J.C. Penney Company, Inc. (NYSE:JCP) will be removed from the S&P 500 at the end of the week, following years of declining market value. J.C. Penney Company, Inc. (NYSE:JCP) was one of the original companies listed on the index when it was first created in 1957 and one of just 68 of the original companies currently still on the list, reports Steven Russolillo for The Wall Street Journal. Since many investment products are benchmarked to the S&P 500 (INDEXSP:.INX), you can expect managers to start selling off J.C. Penney stock once it is officially off the index if not before.
J.C. Penney’s future
Analysts are divided on J.C. Penney Company, Inc. (NYSE:JCP)’s future, with some arguing that it has already started a slow turnaround and that the stock is currently undervalued, with others pointing out that it is losing market share in an already declining category (department stores), and that recent gains are because of markdowns and an over-reliance on private brands.

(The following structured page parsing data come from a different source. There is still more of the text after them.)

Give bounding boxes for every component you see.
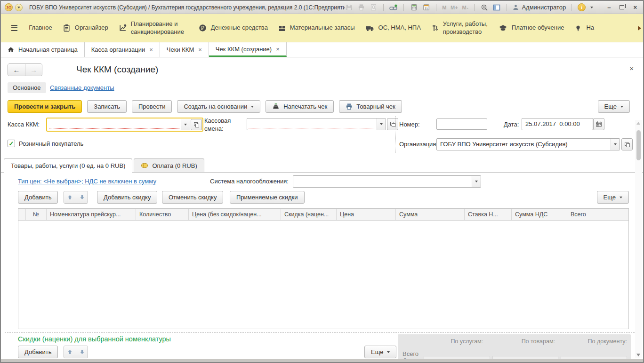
column-vat-rate[interactable]: Ставка Н...	[465, 209, 512, 220]
tax-system-dropdown-icon[interactable]	[472, 176, 481, 187]
menu-item-taxes[interactable]: На	[572, 23, 596, 33]
discounts-add-button[interactable]: Добавить	[18, 346, 58, 358]
shift-input[interactable]	[247, 118, 377, 130]
discounts-move-up-button[interactable]	[64, 346, 76, 358]
number-field[interactable]	[436, 118, 487, 130]
table-more-button[interactable]: Еще	[597, 191, 629, 204]
app-logo-icon[interactable]: 1С	[5, 3, 13, 11]
scrollbar-thumb[interactable]	[636, 130, 641, 160]
tab-chek-kkm-sozdanie[interactable]: Чек ККМ (создание) ×	[209, 42, 287, 57]
shift-dropdown-icon[interactable]	[377, 118, 386, 130]
discounts-move-down-button[interactable]	[76, 346, 88, 358]
column-sum[interactable]: Сумма	[396, 209, 465, 220]
date-input[interactable]: 25.07.2017 0:00:00	[522, 118, 593, 130]
memory-add-button[interactable]: M+	[451, 5, 459, 10]
create-based-on-button[interactable]: Создать на основании	[177, 100, 260, 113]
organization-input[interactable]: ГОБУ ВПО Университет искусств (Субсидия)	[437, 139, 611, 150]
price-type-link[interactable]: Тип цен: <Не выбран>; НДС не включен в с…	[18, 178, 156, 185]
items-table-body[interactable]	[18, 221, 628, 329]
maximize-button[interactable]	[620, 5, 624, 9]
move-up-button[interactable]	[64, 191, 76, 203]
print-icon[interactable]	[357, 3, 365, 11]
organization-browse-button[interactable]	[621, 138, 633, 150]
tax-system-input[interactable]	[293, 176, 472, 187]
back-button[interactable]: ←	[8, 64, 25, 76]
column-quantity[interactable]: Количество	[136, 209, 189, 220]
kkm-field[interactable]	[46, 118, 203, 132]
menu-item-os-nma[interactable]: ОС, НМА, НПА	[363, 23, 423, 33]
menu-item-main[interactable]: Главное	[26, 23, 55, 33]
row-marker-column[interactable]	[18, 209, 26, 220]
nav-link-related-documents[interactable]: Связанные документы	[50, 84, 114, 91]
post-button[interactable]: Провести	[132, 100, 172, 113]
tab-goods-works-services[interactable]: Товары, работы, услуги (0 ед. на 0 RUB)	[4, 158, 132, 173]
menu-item-cash[interactable]: Денежные средства	[196, 23, 270, 33]
print-preview-icon[interactable]	[369, 3, 378, 11]
organization-dropdown-icon[interactable]	[611, 139, 620, 150]
kkm-dropdown-icon[interactable]	[181, 119, 190, 130]
tax-system-field[interactable]	[293, 175, 481, 188]
menu-overflow-arrow-icon[interactable]	[638, 26, 641, 31]
print-receipt-button[interactable]: Напечатать чек	[266, 100, 334, 113]
link-icon[interactable]	[389, 3, 398, 11]
calendar-icon[interactable]: 31	[422, 3, 430, 11]
close-window-button[interactable]: ×	[631, 4, 639, 11]
post-and-close-button[interactable]: Провести и закрыть	[8, 100, 82, 113]
calculator-icon[interactable]	[410, 3, 418, 11]
number-input[interactable]	[437, 119, 487, 129]
discounts-more-button[interactable]: Еще	[364, 346, 396, 358]
menu-item-services[interactable]: Услуги, работы, производство	[429, 19, 491, 37]
retail-customer-checkbox[interactable]: ✓ Розничный покупатель	[8, 140, 83, 147]
column-nomenclature[interactable]: Номенклатура прейскур...	[47, 209, 136, 220]
hamburger-icon[interactable]: ☰	[5, 23, 21, 33]
date-field[interactable]: 25.07.2017 0:00:00	[522, 118, 593, 130]
memory-recall-button[interactable]: M	[442, 5, 447, 10]
close-icon[interactable]: ×	[276, 46, 280, 53]
column-total[interactable]: Всего	[567, 209, 628, 220]
tab-cheki-kkm[interactable]: Чеки ККМ ×	[160, 42, 209, 57]
scroll-up-icon[interactable]	[636, 122, 640, 125]
vertical-scrollbar[interactable]	[635, 120, 642, 358]
kkm-browse-button[interactable]	[191, 119, 202, 130]
current-user[interactable]: Администратор	[513, 4, 566, 11]
menu-item-planning[interactable]: Планирование и санкционирование	[116, 19, 191, 37]
close-icon[interactable]: ×	[198, 46, 202, 53]
shift-browse-button[interactable]	[387, 118, 398, 130]
panels-icon[interactable]	[492, 3, 501, 11]
column-discount[interactable]: Скидка (нацен...	[281, 209, 337, 220]
scroll-down-icon[interactable]	[636, 354, 640, 356]
system-menu-button[interactable]	[15, 4, 23, 11]
info-button[interactable]: i	[578, 3, 586, 11]
menu-item-organizer[interactable]: Органайзер	[60, 23, 111, 33]
menu-item-inventory[interactable]: Материальные запасы	[276, 23, 357, 33]
column-vat-sum[interactable]: Сумма НДС	[512, 209, 567, 220]
column-price-no-discount[interactable]: Цена (без скидок/нацен...	[189, 209, 281, 220]
goods-receipt-button[interactable]: Товарный чек	[339, 100, 402, 113]
more-button[interactable]: Еще	[598, 100, 630, 113]
save-button[interactable]: Записать	[87, 100, 127, 113]
date-calendar-button[interactable]	[593, 118, 604, 130]
save-icon[interactable]	[345, 3, 353, 11]
form-splitter[interactable]	[395, 116, 396, 153]
tab-payment[interactable]: Оплата (0 RUB)	[134, 158, 204, 172]
minimize-button[interactable]: –	[605, 4, 613, 11]
memory-subtract-button[interactable]: M-	[462, 5, 469, 10]
move-down-button[interactable]	[76, 191, 88, 203]
tab-kassa-organizacii[interactable]: Касса организации ×	[85, 42, 160, 57]
forward-button[interactable]: →	[25, 64, 42, 76]
applied-discounts-button[interactable]: Применяемые скидки	[230, 191, 305, 204]
kkm-input[interactable]	[48, 119, 181, 130]
organization-field[interactable]: ГОБУ ВПО Университет искусств (Субсидия)	[436, 138, 620, 150]
shift-field[interactable]	[247, 118, 386, 130]
nav-link-main[interactable]: Основное	[8, 82, 46, 93]
tab-home[interactable]: Начальная страница	[1, 42, 85, 57]
close-form-icon[interactable]: ×	[629, 64, 634, 72]
close-icon[interactable]: ×	[149, 46, 153, 53]
add-discount-button[interactable]: Добавить скидку	[97, 191, 157, 204]
add-row-button[interactable]: Добавить	[18, 191, 58, 204]
info-chevron-icon[interactable]	[590, 7, 593, 8]
cancel-discount-button[interactable]: Отменить скидку	[162, 191, 223, 204]
column-number[interactable]: №	[26, 209, 47, 220]
zoom-icon[interactable]	[480, 3, 489, 11]
column-price[interactable]: Цена	[337, 209, 396, 220]
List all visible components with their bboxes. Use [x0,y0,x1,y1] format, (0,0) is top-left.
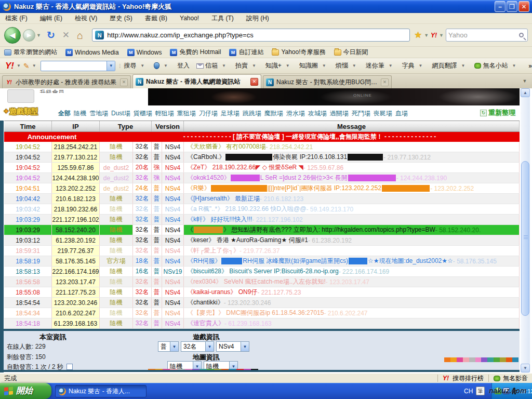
category-link[interactable]: 滑水場 [286,110,305,117]
palette-color[interactable] [512,357,518,362]
bookmark-item[interactable]: MWindows Media [65,49,119,56]
bookmark-item[interactable]: M免費的 Hotmail [170,48,221,57]
yahoo-toolbar-item[interactable]: 登入 [177,61,190,70]
bookmark-item[interactable]: 最常瀏覽的網站 [4,48,57,57]
category-link[interactable]: 死鬥場 [352,110,370,117]
browser-tab[interactable]: NNakuz 樂古 - 香港人氣網遊資訊站✕ [132,74,261,88]
scroll-down-button[interactable]: ▼ [521,364,530,373]
start-button[interactable]: 開始 [0,383,51,399]
minimize-button[interactable]: – [495,1,506,12]
palette-color[interactable] [444,357,450,362]
yahoo-toolbar-item[interactable]: 拍賣▼ [235,61,259,70]
bookmark-star-icon[interactable]: ★ [414,30,422,41]
menu-item[interactable]: 工具 (T) [211,14,234,23]
pencil-icon[interactable]: ✎ [23,62,30,70]
menu-item[interactable]: 檔案 (F) [5,14,28,23]
select-arrow-icon[interactable]: ▼ [241,342,249,351]
yahoo-rank-icon[interactable]: Y! [443,375,449,382]
mode-select[interactable]: 普▼ [158,341,179,352]
menu-item[interactable]: 檢視 (V) [75,14,97,23]
scroll-up-button[interactable]: ▲ [521,88,530,97]
category-link[interactable]: 魔獸場 [264,110,283,117]
refresh-button[interactable]: ↻ 重新整理 [480,108,515,117]
palette-color[interactable] [481,357,487,362]
category-link[interactable]: 貨櫃場 [134,110,152,117]
category-link[interactable]: 刀仔場 [199,110,218,117]
palette-color[interactable] [494,357,500,362]
dropdown-arrow-icon[interactable]: ▼ [461,63,465,68]
yahoo-toolbar-item[interactable]: 字典▼ [402,61,425,70]
ime-icon[interactable]: 筆 [476,387,485,395]
bookmark-item[interactable]: Yahoo!奇摩服務 [272,48,325,57]
bookmark-item[interactable]: 今日新聞 [334,48,368,57]
category-link[interactable]: 雪地場 [89,110,108,117]
dropdown-arrow-icon[interactable]: ▼ [140,63,144,68]
category-link[interactable]: 跳跳場 [243,110,261,117]
menu-item[interactable]: 說明 (H) [246,14,269,23]
tab-close-icon[interactable]: ✕ [250,78,258,86]
yahoo-toolbar-item[interactable]: 網頁翻譯▼ [432,61,468,70]
color-palette-strip-right[interactable] [444,357,518,362]
reload-button[interactable]: ↻ [47,30,55,40]
url-text[interactable]: http://www.nakuz.com/ip_exchange.php?typ… [107,31,253,39]
yahoo-toolbar-item[interactable]: ▼ [154,62,170,69]
count-select[interactable]: 32名▼ [181,341,214,352]
yahoo-toolbar-item[interactable]: 信箱▼ [196,61,229,70]
category-link[interactable]: Dust場 [111,110,130,117]
yahoo-toolbar-item[interactable]: 無名小站▼ [474,61,518,70]
dropdown-arrow-icon[interactable]: ▼ [322,63,326,68]
yahoo-toolbar-item[interactable]: 迷你筆▼ [366,61,395,70]
category-link[interactable]: 攻城場 [308,110,327,117]
toolbar-overflow-chevron[interactable]: » [528,62,532,70]
back-button[interactable]: ◀ [4,27,21,44]
wretch-label[interactable]: 無名影音 [503,374,528,383]
category-link[interactable]: 輕狙場 [155,110,174,117]
category-link[interactable]: 過關場 [330,110,349,117]
tab-close-icon[interactable]: ✕ [381,78,389,86]
dropdown-arrow-icon[interactable]: ▼ [419,63,423,68]
banner-image[interactable]: ONLINE [148,88,520,105]
scrollbar-thumb[interactable] [521,161,529,316]
dropdown-arrow-icon[interactable]: ▼ [222,63,226,68]
browser-tab[interactable]: NNakuz 樂古 - 對戰系統使用BUG問…✕ [263,75,392,88]
dropdown-arrow-icon[interactable]: ▼ [352,63,356,68]
dropdown-arrow-icon[interactable]: ▼ [252,63,256,68]
pencil-dropdown[interactable]: ▼ [32,63,36,68]
url-field[interactable]: N http://www.nakuz.com/ip_exchange.php?t… [92,29,410,42]
palette-color[interactable] [506,357,512,362]
bookmark-item[interactable]: M自訂連結 [229,48,263,57]
forward-button[interactable]: ▶ [23,29,35,42]
bookmark-item[interactable]: MWindows [127,49,162,56]
category-link[interactable]: 足球場 [221,110,240,117]
yahoo-toolbar-search-input[interactable]: ▼ [41,61,116,71]
category-link[interactable]: 隨機 [74,110,86,117]
wretch-icon[interactable] [494,376,500,381]
history-dropdown-icon[interactable]: ▼ [36,33,41,38]
yahoo-logo[interactable]: Y! [5,61,14,71]
yahoo-logo-dropdown[interactable]: ▼ [17,63,21,68]
yahoo-rank-label[interactable]: 搜尋排行榜 [453,374,484,383]
menu-item[interactable]: 編輯 (E) [40,14,62,23]
category-link[interactable]: 全部 [58,110,71,117]
stop-button[interactable]: ✕ [62,31,70,39]
menu-item[interactable]: Yahoo! [180,15,199,22]
dropdown-arrow-icon[interactable]: ▼ [389,63,393,68]
maximize-button[interactable]: ❐ [507,1,517,12]
dropdown-arrow-icon[interactable]: ▼ [164,63,168,68]
search-box[interactable]: Yahoo [446,29,528,42]
yahoo-toolbar-item[interactable]: 知識+▼ [265,61,292,70]
yahoo-toolbar-item[interactable]: 煩惱▼ [336,61,359,70]
palette-color[interactable] [457,357,463,362]
yahoo-search-logo[interactable]: Y! [431,32,437,39]
yahoo-toolbar-item[interactable]: 知識團▼ [299,61,329,70]
palette-color[interactable] [469,357,475,362]
home-button[interactable]: ⌂ [77,30,83,41]
search-input-dropdown[interactable]: ▼ [107,61,115,71]
language-indicator[interactable]: CH 筆 [464,383,485,399]
taskbar-window-button[interactable]: Nakuz 樂古 - 香港人... [55,385,147,397]
auto-message-checkbox[interactable] [66,364,73,370]
palette-color[interactable] [500,357,506,362]
category-link[interactable]: 喪屍場 [374,110,392,117]
menu-item[interactable]: 書籤 (B) [145,14,167,23]
select-arrow-icon[interactable]: ▼ [205,342,214,351]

J.C. Penney Company, Inc. (NYSE:JCP)’s third quarter losses increased year-on-year, with weaker sales and margins than had been expected, and after losing half its share price this year the company has a market cap of just $2.7 billion, making it one of three companies on the S&P 500 with a market cap under $3 billion.
The company expects to lose $780 million next year, but Baird analysts think that’s acceptable as long as it can improve traffic next year and return to profitability by 2015. Diluting shareholder equity to raise money is certainly on the table, but there are no concrete plans to do so right now.
Value stock or value trap?
For value investors wondering if J.C. Penney Company, Inc. (NYSE:JCP) is a good value stock (or will be soon, assuming the price drops when index-tracking investment products sell off the stock) the main question is simply whether the former retail giant can get new people into the store. It has already shown an ability to improve conversion rates, but if new customers won’t give the company a second chance than conversion rates aren’t good enough. Management has already warned that this holiday season will be heavy on rebates (other retail chains have made similar comments), but rebuilding the brand should probably be the company’s first priority right now anyway.